La mode à l’heure du digital
Par Alice Pfeiffer
Photographe Nicolas Polli
Les hiérarchies tombent
Si les fantasmes de mode dans l’imaginaire collectif restent cristallisés par Sex and the City (la série pas le film, attention !), Zoolander ou Le diable s’habille en Prada, cela fait une décennie que quelques personnalités devenues iconiques ont fait bouger les choses et chamboulé à tout jamais les clichés, rituels et pratiques du milieu. Adieu grandes divas et accès au compte-gouttes aux défilés. “Il y a près de dix ans, quelques entrepreneurs du web comme Diane Pernet, l’ancêtre des blogueuses, ont voulu démocratiser la diffusion d’images des shows cloisonnés. Les marques 140se sont toutes dit la même chose : Mais qu’est ce que ce qu’on fait de ces ‘internet people’ ? Ça va durer combien de temps cette lubie ?” se souvient Zowie Broach, directrice de la mode au Royal College of Art de Londres.
Inutile de dire que cette folie pensée passagère a poussé telle une herbe folle. L’Anglaise Susie Lau, dont le blog Style Bubble a un ton ludique et excentrique, se voit offrir la direction du site du magazine Dazed & Confused, alors qu’elle n’a que 24 ans. Géraldine Dormoy, fondatrice de Café Mode, blog proche de la Française moyenne, est invitée à développer la plateforme en ligne de L’Express Styles. “Il y a eu un passage du statut d’amateurs extérieurs à celui de professionnels pour ces nouvelles figures”, ajoute Zowie Broach.
Une expérience en ligne singulière
Vers une nouvelle utopie
Tout serait donc bon dans le e-cochon ? En grande partie, la culture digitale a tout l’air d’une victoire de David contre Goliath, ou plutôt d’un heureux mariage entre géant et fourmi : entreprenariat libéré de loyers, fusionnement des cultures, caisses de résonance offertes à des voix singulières… Oui mais pas uniquement.
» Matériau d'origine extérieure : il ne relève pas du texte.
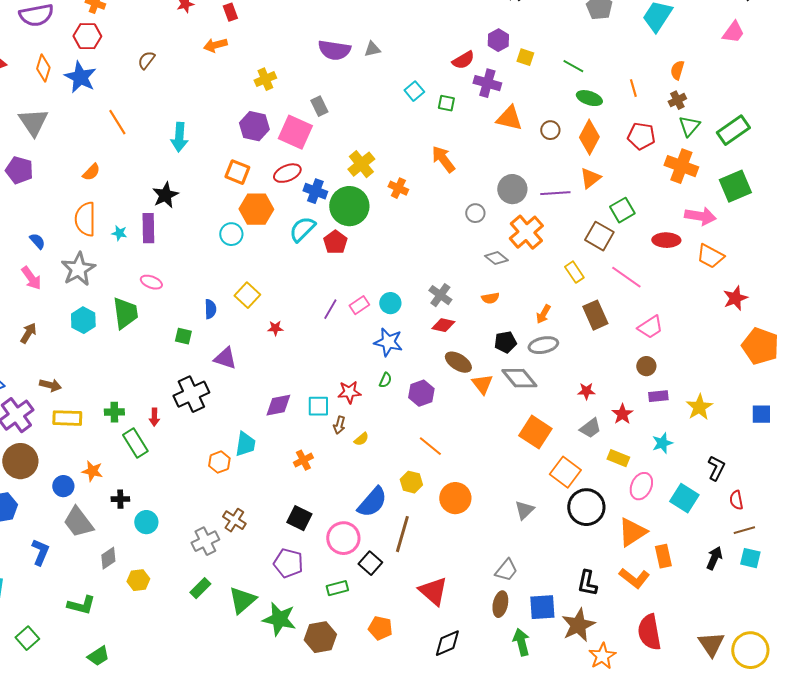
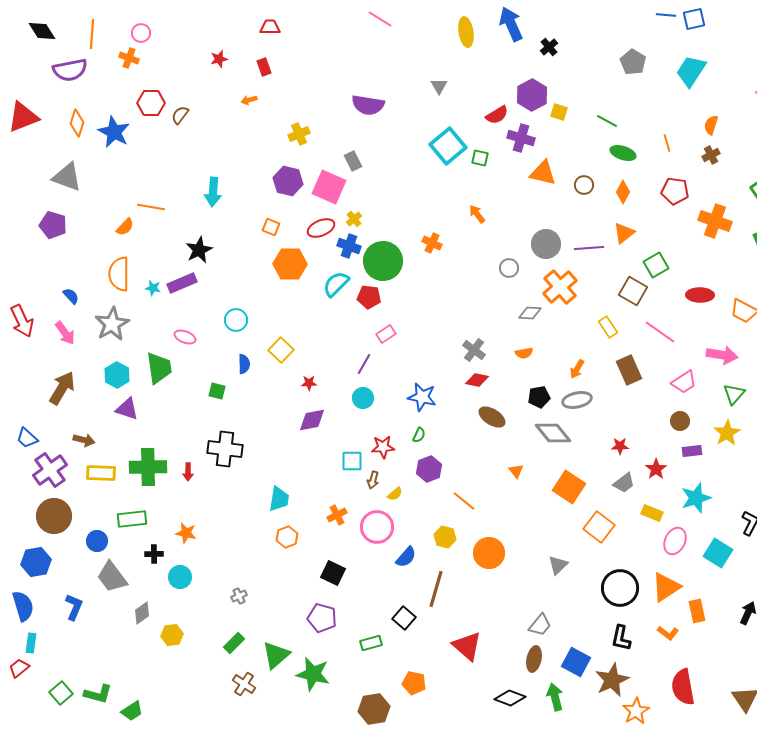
red hexagon: (87, 36) -> (151, 103), moved
purple hexagon: (498, 40) -> (532, 95), size x1.4
orange arrow: (215, 45) -> (249, 100), size x0.7
gray triangle: (372, 49) -> (439, 86), moved, turned -48
cyan square: (414, 91) -> (448, 146), size x1.8
gray triangle: (33, 122) -> (67, 177), turned -36
orange line: (117, 122) -> (151, 207), moved, turned -48
green triangle: (689, 126) -> (734, 394), moved
orange diamond: (589, 137) -> (623, 192), size x0.7
orange arrow: (443, 159) -> (477, 214), size x0.7
yellow cross: (361, 164) -> (354, 219), moved, size x0.6
orange square: (237, 172) -> (271, 227), size x0.7
pink arrow: (700, 216) -> (722, 355), moved
purple rectangle: (148, 228) -> (182, 283), turned 68
cyan circle: (231, 234) -> (236, 320), moved
red pentagon: (335, 242) -> (369, 297), turned -30
gray diamond: (496, 258) -> (530, 313), turned -35
cyan circle: (390, 303) -> (363, 398), moved
pink rectangle: (359, 305) -> (386, 334), moved
brown arrow: (28, 333) -> (62, 388), size x1.6
purple triangle: (225, 358) -> (127, 409), moved
orange triangle: (482, 384) -> (516, 471), moved, size x0.7
purple hexagon: (421, 393) -> (429, 469), moved
black cross: (191, 394) -> (225, 449), turned 32
purple diamond: (278, 405) -> (312, 420), moved
yellow star: (699, 407) -> (727, 433), moved
green cross: (114, 412) -> (148, 467), size x1.8
green rectangle: (135, 443) -> (132, 519), moved, turned -64
cyan star: (662, 443) -> (696, 498), size x1.4
orange hexagon: (219, 462) -> (287, 537), moved
orange star: (92, 471) -> (186, 533), moved
blue semicircle: (372, 502) -> (406, 557), size x0.7
black circle: (586, 507) -> (620, 588), moved
brown cross: (234, 520) -> (244, 684), moved
pink circle: (343, 538) -> (377, 527), moved
gray cross: (205, 541) -> (239, 596), size x0.6
orange L-shape: (634, 578) -> (668, 633), size x0.7
green L-shape: (81, 605) -> (98, 694), moved
blue square: (542, 607) -> (576, 662), turned 32
brown hexagon: (320, 637) -> (374, 709), moved
black diamond: (447, 643) -> (510, 698), moved, turned 44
La consommation de mode suit aujourd’hui le rythme de notre consommation d’images : on absorbe et on poste à longueur de journée, on se lasse donc aussi vite qu’on like. Les collections qui arrivent en boutique six mois après leur apparition sur les podiums, et donc les réseaux sociaux, sont déjà enterrées dans l’imaginaire des clients – poussant les marques à adopter le rythme des marques fast-fashion. Désormais, le luxe a deux saisons principales mais aussi, en guise de réassort, des collections croisière et pre-fall, ainsi que les dernières-nées high summer (quand on a plus rien a se mettre en plein mois d’août) et holiday (à la période des fêtes de fin d’années).
Après tout ces bouleversements, il est peu étonnant qu’en parallèle de la montée en puissance des réseaux sociaux, notre culture soit, paradoxalement, attirée par un retour à l’artisanat et à la main humaine. Ça sera le mariage de ces deux forces a priori opposées qui nous offrira une nouvelle utopie.